__Dataset entries__:
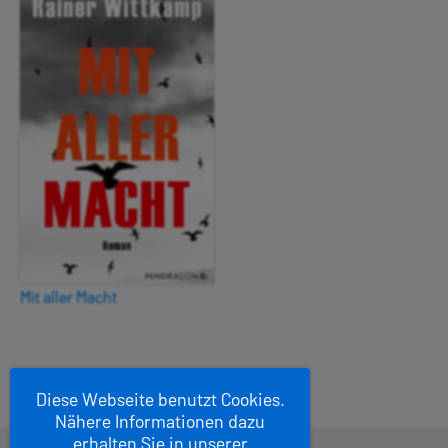
Mit aller Macht
Diese Webseite benutzt Cookies.
Nähere Informationen dazu
erhalten Sie in unserer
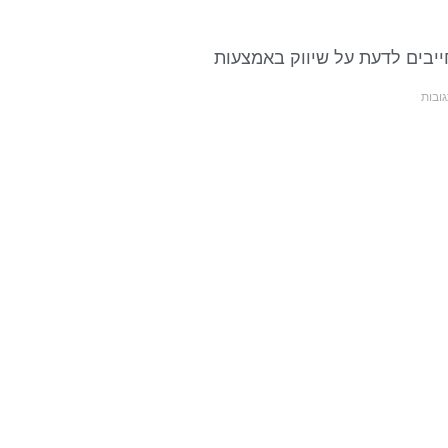
יבים לדעת על שיווק באמצעות
ובות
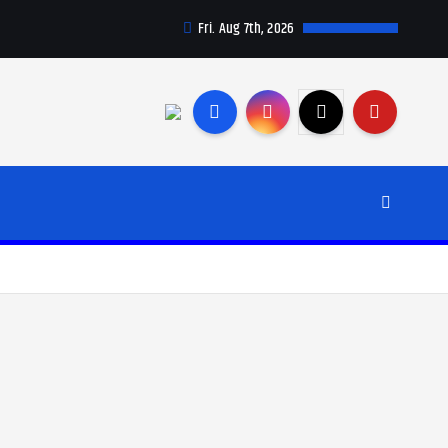
Fri. Aug 7th, 2026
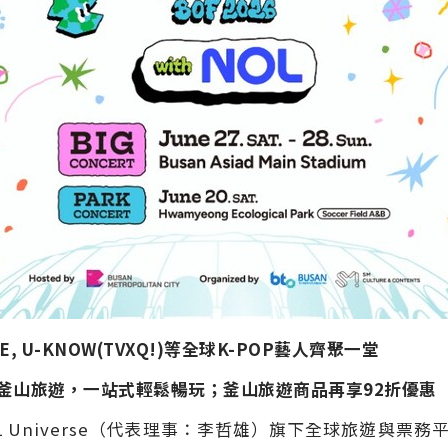
ZE, U-KNOW(TVXQ!)
等全球
K-POP
藝人齊聚一堂
釜山旅遊，一站式輕鬆暢玩；釜山旅遊商品再享92折優惠
NOL Universe（代表理事：李哲雄）旗下全球旅遊與票務平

__Exercise directions__: Could you transcribe the records above exactly, leaving out any pictures?

__Answer to the problem__:
Mit aller Macht
Diese Webseite benutzt Cookies.
Nähere Informationen dazu
erhalten Sie in unserer
יבים לדעת על שיווק באמצעות
ובות
Fri. Aug 7th, 2026
ZE, U-KNOW(TVXQ!)
等全球
K-POP
藝人齊聚一堂
釜山旅遊，一站式輕鬆暢玩；釜山旅遊商品再享92折優惠
NOL Universe（代表理事：李哲雄）旗下全球旅遊與票務平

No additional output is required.